THE LIGONIER ECHO- WEDNESDAY, NOVEMBER 21, 1888
A HISTORICAL SKETCH-OF ONE OF THE FISHER FAMILIES
By One Of Them


The name FISHER, indicates German origin, and it is highly probable that the remote ancestors of the family came over to England in the Saxon conquest of that country, and subsequently emigrated to Ireland, perhaps in CORNWELL's colonization scheme. Family tradition said they came from England. Abel FISHER was born in Mt. Mellick, Ireland, about 1730. (His father's name was Abel.) He served some time in the British army as a dragoon; after his discharge, he married Rachel WHOOWEE, a Quakeress, who was born in Eddenderry. They immediately sailed for America. The voyage lasting three months. Now they make the passage in a week. They landed in Philadelphia. Mr. FISHER left one brother, Henry, and one half sister, Nancy LAKE. Mrs. FISHER's two brothers, William and Matthias, and three sisters, Mollie, Nancy, and Hanna. Of these relatives, none was ever known to come to America, except Henry FISHER. The family kept track of him for some time, but for many years every trace of him and his family has been lost. Of all those who remained in Ireland, nothing is known. Perhaps their descendants became Fenians, land leaguers or home rulers, or they may have emigrated to India or Austria, or even to America; all this belongs to the unknown. Mr. FISHER settled at Cape May, New Jersey, where the family resided for about twenty years, and where their children were born. Mr. FISHER, while there, owned a small boat in which he carried oysters to Philadelphia and brought back domestic goods which he exchanged for oysters. Philadelphia was then a small town. 
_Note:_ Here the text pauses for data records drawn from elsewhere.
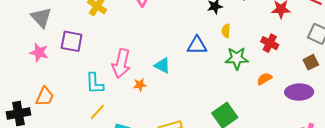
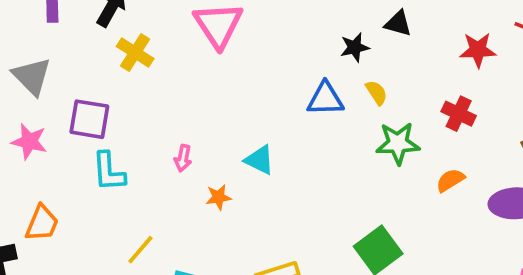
yellow semicircle: (226, 31) -> (376, 93), turned 144
blue triangle: (197, 45) -> (325, 99), moved
pink arrow: (121, 63) -> (183, 158), size x0.5
cyan L-shape: (95, 83) -> (109, 172), moved

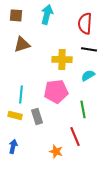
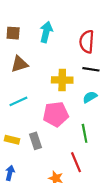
cyan line: (21, 94) -> (18, 101), moved, turned 60

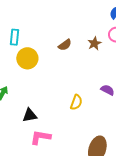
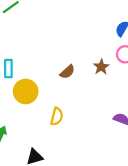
yellow semicircle: (76, 102) -> (57, 116), moved

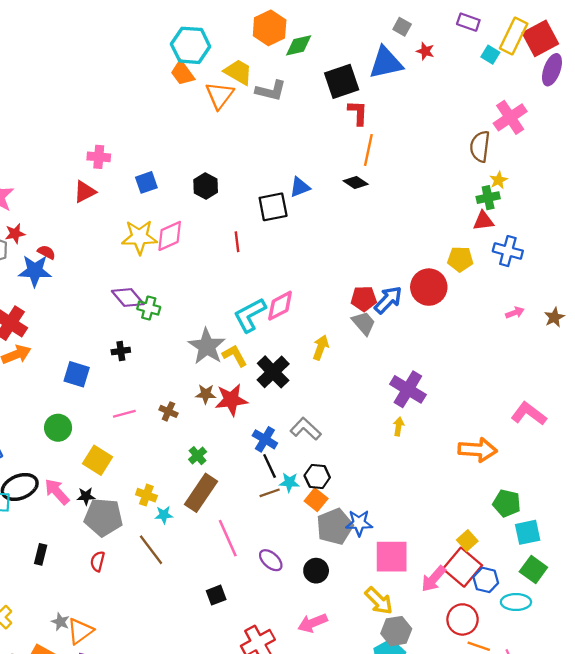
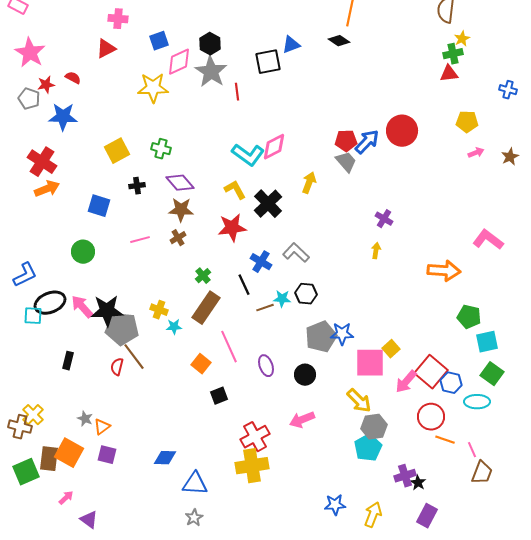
pink diamond: (170, 236) -> (179, 62), moved
blue cross: (508, 251) -> (508, 90), moved, size x0.7
red semicircle: (46, 252) -> (73, 78), moved
yellow pentagon: (460, 259) -> (467, 122), moved
purple diamond: (128, 298) -> (180, 183), moved
cyan L-shape: (250, 315) -> (248, 155), turned -116
gray star: (207, 346) -> (211, 72), moved
purple cross: (408, 389) -> (384, 219), size x0.6
brown star: (206, 394) -> (181, 210), moved, size x1.4
brown cross: (168, 411) -> (178, 238), turned 35
yellow square: (98, 460) -> (117, 151), moved, turned 30
black line: (270, 466) -> (244, 285), moved
black star: (86, 496) -> (107, 311), size x2.0
orange square: (316, 500) -> (201, 364), moved
yellow square: (467, 540) -> (391, 349), moved
brown line: (151, 550) -> (134, 357), moved
purple ellipse: (271, 560) -> (266, 366), turned 30
orange triangle: (80, 631) -> (102, 427), size x0.7

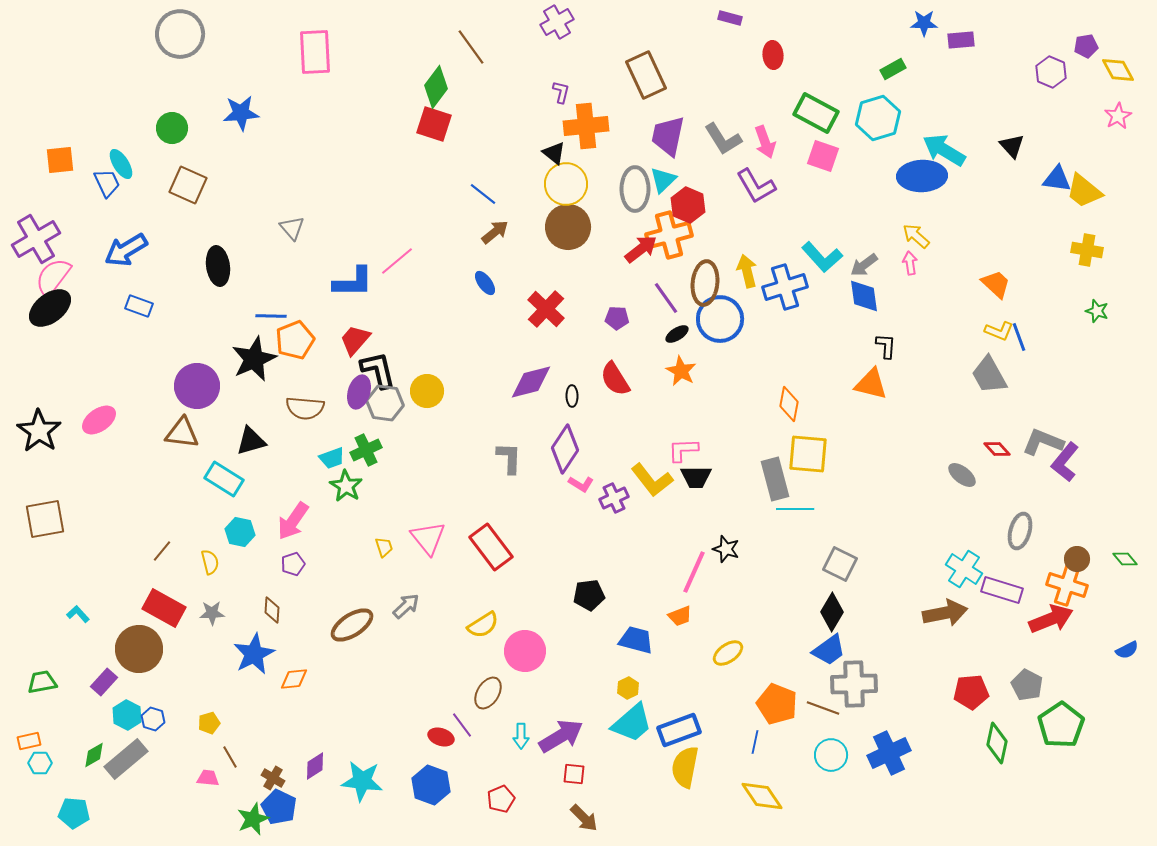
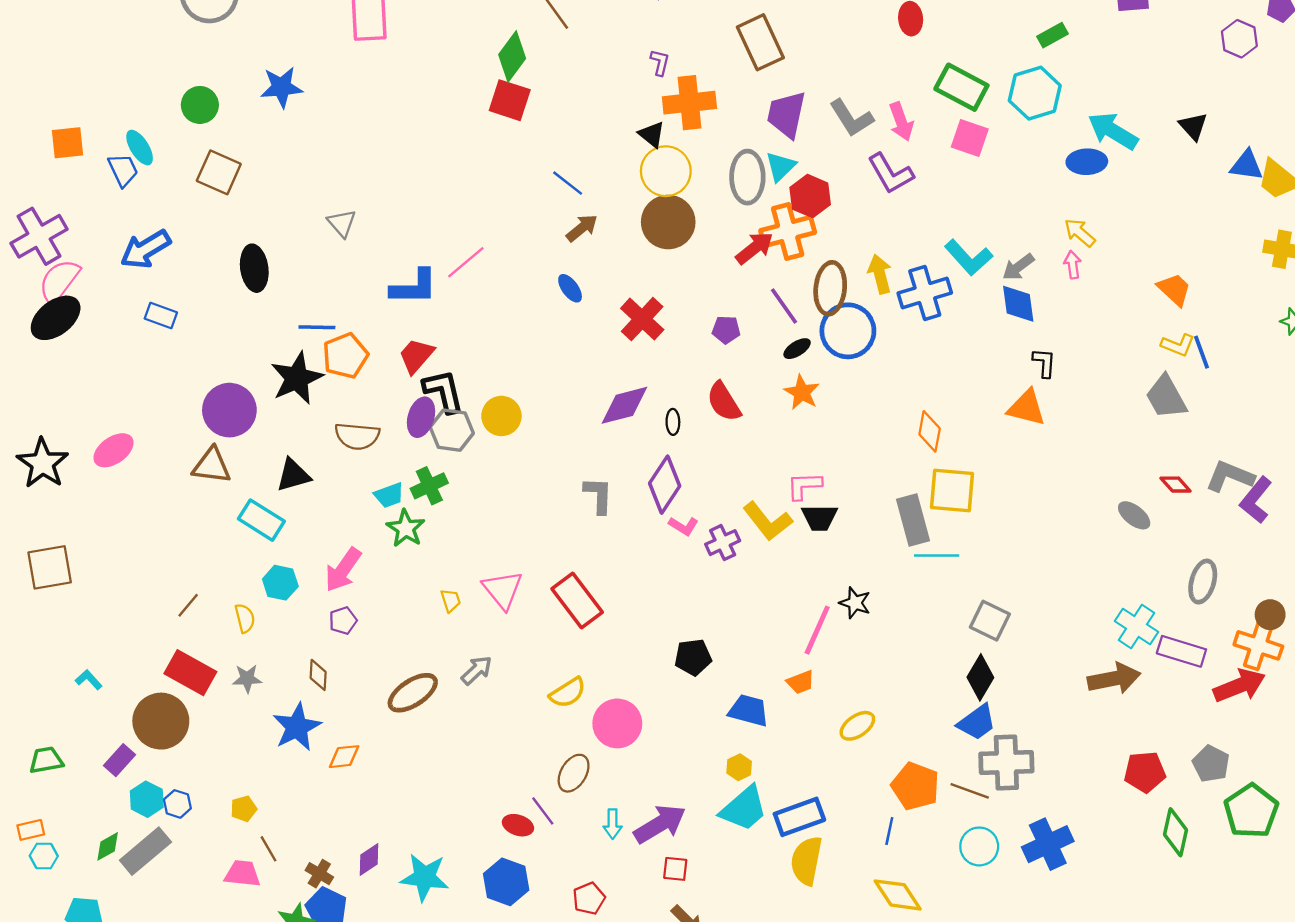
blue ellipse: (922, 176) -> (1087, 162), size x0.7
pink trapezoid: (208, 778) -> (242, 874), size x1.4

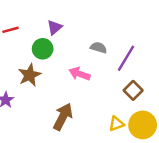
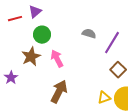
purple triangle: (55, 27) -> (35, 12), moved
pink arrow: (80, 74) -> (57, 59), moved, turned 42

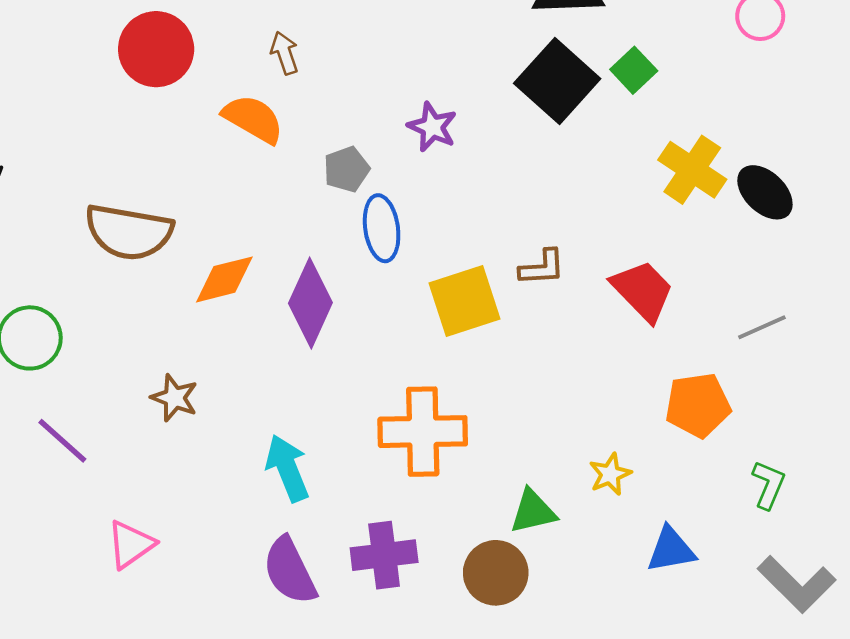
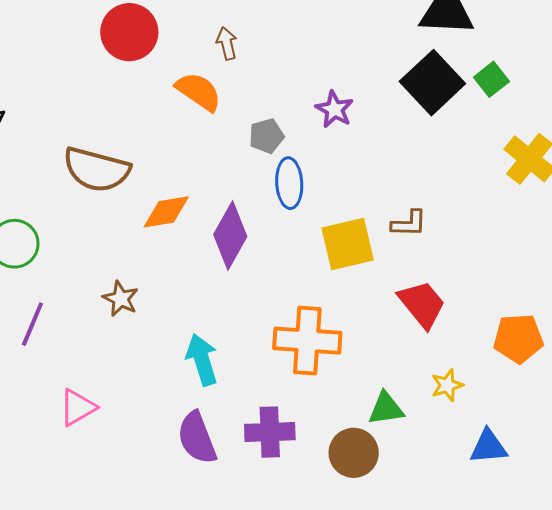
red trapezoid: (643, 291) -> (422, 304), moved
purple line: (62, 441) -> (32, 324), turned 66

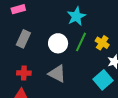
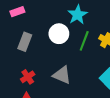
white circle: (58, 43) -> (59, 34), moved
red cross: (24, 73) -> (28, 77), turned -32

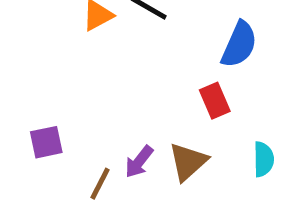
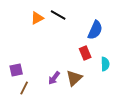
cyan semicircle: (264, 159) -> (105, 64), moved
brown line: (100, 184) -> (24, 88), moved

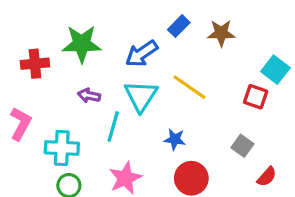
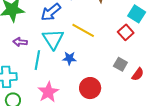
red square: (256, 97) -> (126, 32), turned 35
blue star: (175, 139) -> (69, 58), moved
red semicircle: (267, 177) -> (138, 74), moved

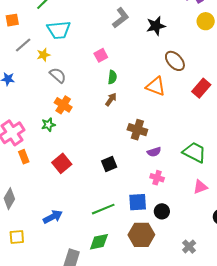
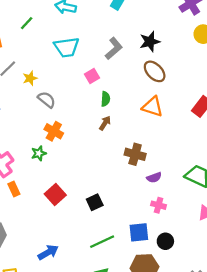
gray L-shape: (121, 18) -> (114, 48), moved
cyan trapezoid: (59, 30) -> (67, 47), moved
brown ellipse: (175, 61) -> (155, 71), moved
black square: (109, 164) -> (95, 202), moved

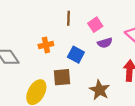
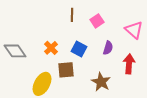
purple semicircle: (105, 43) -> (108, 48), moved, turned -56
orange cross: (46, 45) -> (51, 48), moved, turned -32

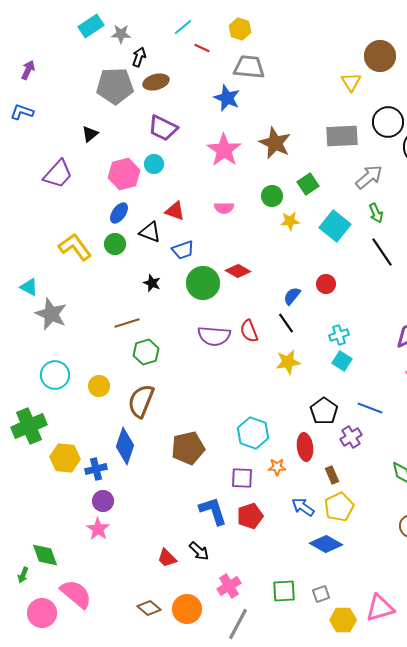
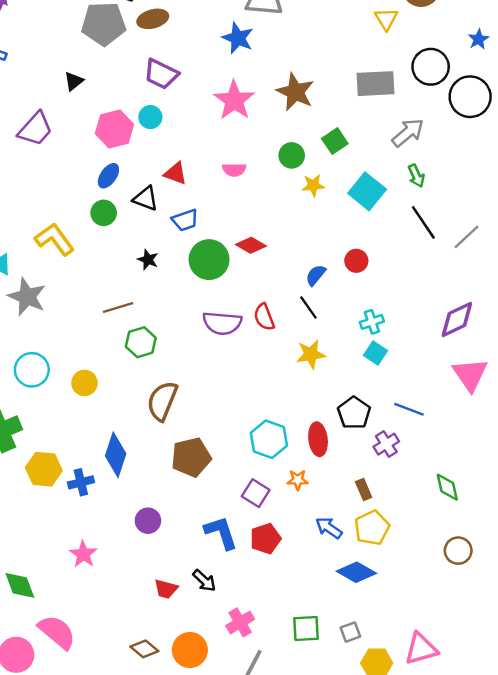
yellow L-shape: (75, 247) -> (55, 239), moved
brown semicircle: (141, 401) -> (162, 401), moved
red ellipse: (305, 447) -> (318, 439), moved
purple square: (242, 478) -> (256, 493), turned 30
purple circle: (103, 501) -> (148, 521), moved
red trapezoid: (167, 558) -> (166, 589), turned -30

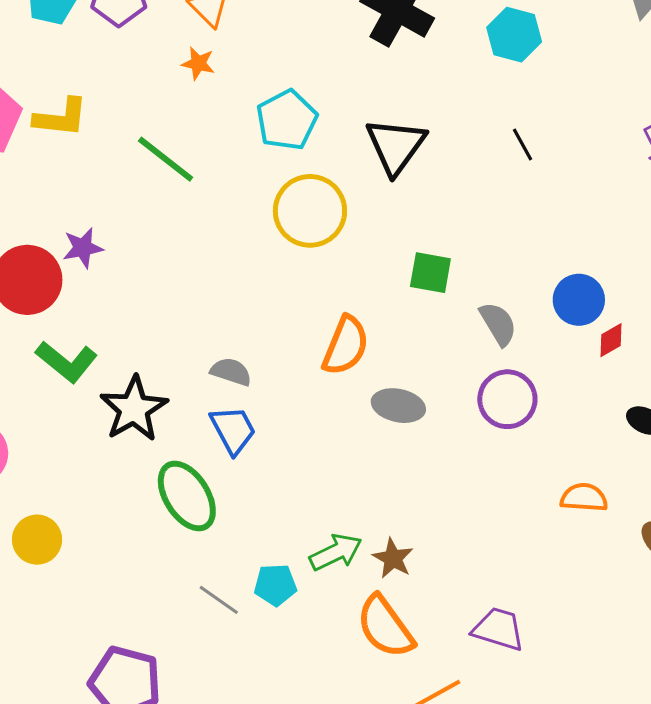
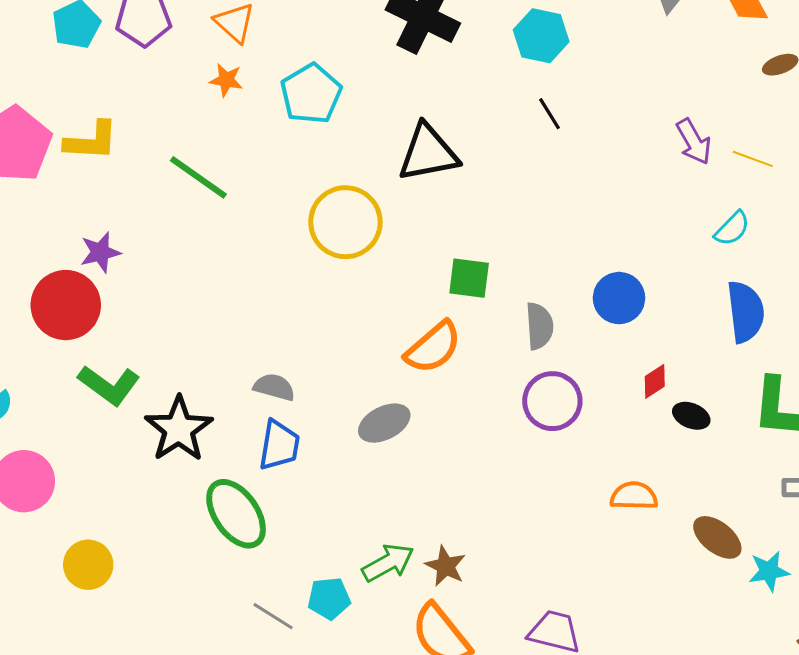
cyan pentagon: (287, 120) -> (311, 94), moved
black line: (522, 144) -> (550, 114), moved
black triangle: (396, 146) -> (428, 153), turned 46
purple star: (83, 248) -> (100, 252), moved
gray semicircle: (498, 324) -> (539, 326), turned 30
red diamond: (611, 340) -> (655, 381), moved
orange semicircle: (346, 346) -> (433, 347), moved, turned 30
gray ellipse: (398, 406) -> (384, 423), moved, turned -36
blue trapezoid: (233, 430) -> (279, 445), turned 40

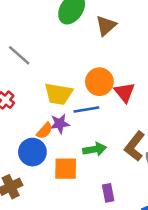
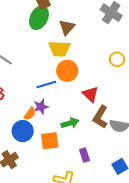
red triangle: (125, 92) -> (90, 94), moved
yellow trapezoid: (58, 94) -> (59, 49), moved
blue line: (86, 109) -> (46, 84), moved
In 1773, he concluded to emigrate to the then west. Procuring a wagon and a team of miserable old horses, he started for the redstone country, near the line between Westmoreland and Fayette Counties, Pa. After a terrible journey over bad roads and mountains, late in the fall they reached a point one mile west of Fort Ligonier, now Ligonier Borough; here their team gave out and refused to go any further. Here they remained through the winter and finally concluded to make the neighborhood their permanent home. Subsequently Mr. FISHER purchased a tract of land containing 300 acres, two miles west of Ligonier, on the Two Mile Run. This land remained in the possession of the family for more than one hundred years. 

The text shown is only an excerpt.